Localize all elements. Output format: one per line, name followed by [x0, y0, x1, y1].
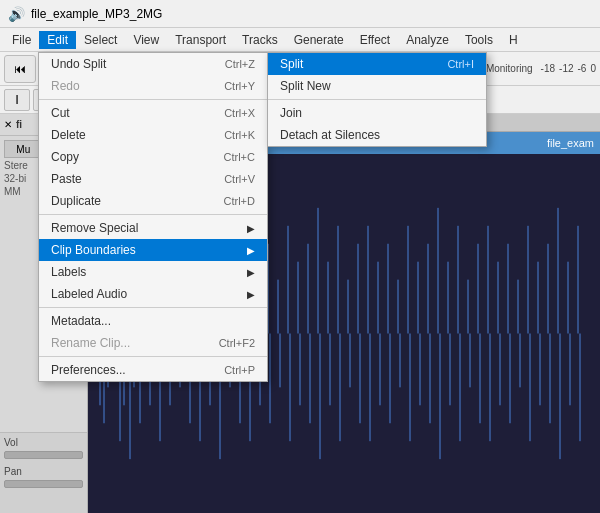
mute-button[interactable]: Mu — [4, 140, 43, 158]
split-new-label: Split New — [280, 79, 331, 93]
clip-boundaries-label: Clip Boundaries — [51, 243, 136, 257]
monitoring-level-neg6: -6 — [578, 63, 587, 74]
menu-undo-split[interactable]: Undo Split Ctrl+Z — [39, 53, 267, 75]
clip-boundaries-arrow: ▶ — [247, 245, 255, 256]
menu-view[interactable]: View — [125, 31, 167, 49]
track1-name-label: fi — [16, 119, 22, 130]
title-bar-text: file_example_MP3_2MG — [31, 7, 162, 21]
rename-clip-label: Rename Clip... — [51, 336, 130, 350]
paste-label: Paste — [51, 172, 82, 186]
menu-redo[interactable]: Redo Ctrl+Y — [39, 75, 267, 97]
separator-4 — [39, 356, 267, 357]
volume-label: Vol — [4, 437, 83, 448]
redo-shortcut: Ctrl+Y — [224, 80, 255, 92]
edit-menu-dropdown: Undo Split Ctrl+Z Redo Ctrl+Y Cut Ctrl+X… — [38, 52, 268, 382]
track2-title-text: file_exam — [547, 137, 594, 149]
separator-1 — [39, 99, 267, 100]
pan-label: Pan — [4, 466, 83, 477]
preferences-label: Preferences... — [51, 363, 126, 377]
menu-labels[interactable]: Labels ▶ — [39, 261, 267, 283]
cut-shortcut: Ctrl+X — [224, 107, 255, 119]
menu-edit[interactable]: Edit — [39, 31, 76, 49]
remove-special-arrow: ▶ — [247, 223, 255, 234]
volume-slider[interactable] — [4, 451, 83, 459]
menu-duplicate[interactable]: Duplicate Ctrl+D — [39, 190, 267, 212]
detach-silences-label: Detach at Silences — [280, 128, 380, 142]
copy-label: Copy — [51, 150, 79, 164]
menu-metadata[interactable]: Metadata... — [39, 310, 267, 332]
monitoring-level-0: 0 — [590, 63, 596, 74]
preferences-shortcut: Ctrl+P — [224, 364, 255, 376]
monitoring-label: Monitoring — [486, 63, 533, 74]
menu-select[interactable]: Select — [76, 31, 125, 49]
menu-generate[interactable]: Generate — [286, 31, 352, 49]
menu-rename-clip[interactable]: Rename Clip... Ctrl+F2 — [39, 332, 267, 354]
metadata-label: Metadata... — [51, 314, 111, 328]
menu-paste[interactable]: Paste Ctrl+V — [39, 168, 267, 190]
separator-2 — [39, 214, 267, 215]
monitoring-section: Monitoring -18 -12 -6 0 — [486, 63, 596, 74]
menu-clip-boundaries[interactable]: Clip Boundaries ▶ — [39, 239, 267, 261]
delete-shortcut: Ctrl+K — [224, 129, 255, 141]
title-bar: 🔊 file_example_MP3_2MG — [0, 0, 600, 28]
menu-cut[interactable]: Cut Ctrl+X — [39, 102, 267, 124]
cut-label: Cut — [51, 106, 70, 120]
menu-transport[interactable]: Transport — [167, 31, 234, 49]
labels-label: Labels — [51, 265, 86, 279]
delete-label: Delete — [51, 128, 86, 142]
remove-special-label: Remove Special — [51, 221, 138, 235]
clip-boundaries-submenu: Split Ctrl+I Split New Join Detach at Si… — [267, 52, 487, 147]
app-icon: 🔊 — [8, 6, 25, 22]
labels-arrow: ▶ — [247, 267, 255, 278]
menu-tracks[interactable]: Tracks — [234, 31, 286, 49]
submenu-join[interactable]: Join — [268, 102, 486, 124]
separator-3 — [39, 307, 267, 308]
labeled-audio-arrow: ▶ — [247, 289, 255, 300]
undo-split-label: Undo Split — [51, 57, 106, 71]
copy-shortcut: Ctrl+C — [224, 151, 255, 163]
submenu-split[interactable]: Split Ctrl+I — [268, 53, 486, 75]
monitoring-level-neg18: -18 — [541, 63, 555, 74]
menu-labeled-audio[interactable]: Labeled Audio ▶ — [39, 283, 267, 305]
join-label: Join — [280, 106, 302, 120]
menu-bar: File Edit Select View Transport Tracks G… — [0, 28, 600, 52]
split-shortcut: Ctrl+I — [447, 58, 474, 70]
menu-tools[interactable]: Tools — [457, 31, 501, 49]
submenu-detach-silences[interactable]: Detach at Silences — [268, 124, 486, 146]
rewind-button[interactable]: ⏮ — [4, 55, 36, 83]
menu-analyze[interactable]: Analyze — [398, 31, 457, 49]
labeled-audio-label: Labeled Audio — [51, 287, 127, 301]
split-label: Split — [280, 57, 303, 71]
cursor-tool-button[interactable]: I — [4, 89, 30, 111]
menu-remove-special[interactable]: Remove Special ▶ — [39, 217, 267, 239]
track1-close-btn[interactable]: ✕ — [4, 119, 12, 130]
submenu-split-new[interactable]: Split New — [268, 75, 486, 97]
redo-label: Redo — [51, 79, 80, 93]
menu-file[interactable]: File — [4, 31, 39, 49]
menu-preferences[interactable]: Preferences... Ctrl+P — [39, 359, 267, 381]
menu-effect[interactable]: Effect — [352, 31, 398, 49]
rename-clip-shortcut: Ctrl+F2 — [219, 337, 255, 349]
paste-shortcut: Ctrl+V — [224, 173, 255, 185]
pan-slider[interactable] — [4, 480, 83, 488]
volume-pan-area: Vol Pan — [0, 433, 87, 513]
monitoring-level-neg12: -12 — [559, 63, 573, 74]
menu-copy[interactable]: Copy Ctrl+C — [39, 146, 267, 168]
menu-help[interactable]: H — [501, 31, 526, 49]
submenu-separator-1 — [268, 99, 486, 100]
menu-delete[interactable]: Delete Ctrl+K — [39, 124, 267, 146]
duplicate-label: Duplicate — [51, 194, 101, 208]
duplicate-shortcut: Ctrl+D — [224, 195, 255, 207]
undo-split-shortcut: Ctrl+Z — [225, 58, 255, 70]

* Problem description *
Copy each line of the records precisely and drop any images they hold.

* Answer to this problem *
Localize all elements. Output format: one per line, name followed by [x0, y0, x1, y1].
mute-button[interactable]: Mu — [4, 140, 43, 158]
split-new-label: Split New — [280, 79, 331, 93]
clip-boundaries-label: Clip Boundaries — [51, 243, 136, 257]
monitoring-level-neg6: -6 — [578, 63, 587, 74]
menu-undo-split[interactable]: Undo Split Ctrl+Z — [39, 53, 267, 75]
clip-boundaries-arrow: ▶ — [247, 245, 255, 256]
menu-view[interactable]: View — [125, 31, 167, 49]
track1-name-label: fi — [16, 119, 22, 130]
title-bar-text: file_example_MP3_2MG — [31, 7, 162, 21]
rename-clip-label: Rename Clip... — [51, 336, 130, 350]
paste-label: Paste — [51, 172, 82, 186]
menu-redo[interactable]: Redo Ctrl+Y — [39, 75, 267, 97]
separator-4 — [39, 356, 267, 357]
volume-label: Vol — [4, 437, 83, 448]
redo-shortcut: Ctrl+Y — [224, 80, 255, 92]
edit-menu-dropdown: Undo Split Ctrl+Z Redo Ctrl+Y Cut Ctrl+X… — [38, 52, 268, 382]
track2-title-text: file_exam — [547, 137, 594, 149]
separator-1 — [39, 99, 267, 100]
pan-label: Pan — [4, 466, 83, 477]
preferences-label: Preferences... — [51, 363, 126, 377]
menu-labels[interactable]: Labels ▶ — [39, 261, 267, 283]
cut-shortcut: Ctrl+X — [224, 107, 255, 119]
menu-edit[interactable]: Edit — [39, 31, 76, 49]
remove-special-arrow: ▶ — [247, 223, 255, 234]
volume-slider[interactable] — [4, 451, 83, 459]
menu-duplicate[interactable]: Duplicate Ctrl+D — [39, 190, 267, 212]
detach-silences-label: Detach at Silences — [280, 128, 380, 142]
copy-label: Copy — [51, 150, 79, 164]
menu-metadata[interactable]: Metadata... — [39, 310, 267, 332]
monitoring-level-0: 0 — [590, 63, 596, 74]
preferences-shortcut: Ctrl+P — [224, 364, 255, 376]
monitoring-label: Monitoring — [486, 63, 533, 74]
menu-select[interactable]: Select — [76, 31, 125, 49]
menu-generate[interactable]: Generate — [286, 31, 352, 49]
menu-rename-clip[interactable]: Rename Clip... Ctrl+F2 — [39, 332, 267, 354]
metadata-label: Metadata... — [51, 314, 111, 328]
menu-paste[interactable]: Paste Ctrl+V — [39, 168, 267, 190]
separator-2 — [39, 214, 267, 215]
monitoring-section: Monitoring -18 -12 -6 0 — [486, 63, 596, 74]
menu-clip-boundaries[interactable]: Clip Boundaries ▶ — [39, 239, 267, 261]
delete-shortcut: Ctrl+K — [224, 129, 255, 141]
title-bar: 🔊 file_example_MP3_2MG — [0, 0, 600, 28]
menu-cut[interactable]: Cut Ctrl+X — [39, 102, 267, 124]
cut-label: Cut — [51, 106, 70, 120]
menu-transport[interactable]: Transport — [167, 31, 234, 49]
labels-label: Labels — [51, 265, 86, 279]
delete-label: Delete — [51, 128, 86, 142]
remove-special-label: Remove Special — [51, 221, 138, 235]
clip-boundaries-submenu: Split Ctrl+I Split New Join Detach at Si… — [267, 52, 487, 147]
app-icon: 🔊 — [8, 6, 25, 22]
labels-arrow: ▶ — [247, 267, 255, 278]
menu-tracks[interactable]: Tracks — [234, 31, 286, 49]
submenu-join[interactable]: Join — [268, 102, 486, 124]
separator-3 — [39, 307, 267, 308]
labeled-audio-arrow: ▶ — [247, 289, 255, 300]
undo-split-label: Undo Split — [51, 57, 106, 71]
copy-shortcut: Ctrl+C — [224, 151, 255, 163]
submenu-split[interactable]: Split Ctrl+I — [268, 53, 486, 75]
monitoring-level-neg18: -18 — [541, 63, 555, 74]
menu-labeled-audio[interactable]: Labeled Audio ▶ — [39, 283, 267, 305]
join-label: Join — [280, 106, 302, 120]
menu-bar: File Edit Select View Transport Tracks G… — [0, 28, 600, 52]
split-shortcut: Ctrl+I — [447, 58, 474, 70]
menu-tools[interactable]: Tools — [457, 31, 501, 49]
submenu-detach-silences[interactable]: Detach at Silences — [268, 124, 486, 146]
rewind-button[interactable]: ⏮ — [4, 55, 36, 83]
menu-analyze[interactable]: Analyze — [398, 31, 457, 49]
labeled-audio-label: Labeled Audio — [51, 287, 127, 301]
split-label: Split — [280, 57, 303, 71]
cursor-tool-button[interactable]: I — [4, 89, 30, 111]
menu-remove-special[interactable]: Remove Special ▶ — [39, 217, 267, 239]
track1-close-btn[interactable]: ✕ — [4, 119, 12, 130]
submenu-split-new[interactable]: Split New — [268, 75, 486, 97]
redo-label: Redo — [51, 79, 80, 93]
menu-file[interactable]: File — [4, 31, 39, 49]
menu-preferences[interactable]: Preferences... Ctrl+P — [39, 359, 267, 381]
menu-effect[interactable]: Effect — [352, 31, 398, 49]
rename-clip-shortcut: Ctrl+F2 — [219, 337, 255, 349]
paste-shortcut: Ctrl+V — [224, 173, 255, 185]
pan-slider[interactable] — [4, 480, 83, 488]
volume-pan-area: Vol Pan — [0, 433, 87, 513]
monitoring-level-neg12: -12 — [559, 63, 573, 74]
menu-copy[interactable]: Copy Ctrl+C — [39, 146, 267, 168]
menu-help[interactable]: H — [501, 31, 526, 49]
submenu-separator-1 — [268, 99, 486, 100]
menu-delete[interactable]: Delete Ctrl+K — [39, 124, 267, 146]
duplicate-label: Duplicate — [51, 194, 101, 208]
duplicate-shortcut: Ctrl+D — [224, 195, 255, 207]
undo-split-shortcut: Ctrl+Z — [225, 58, 255, 70]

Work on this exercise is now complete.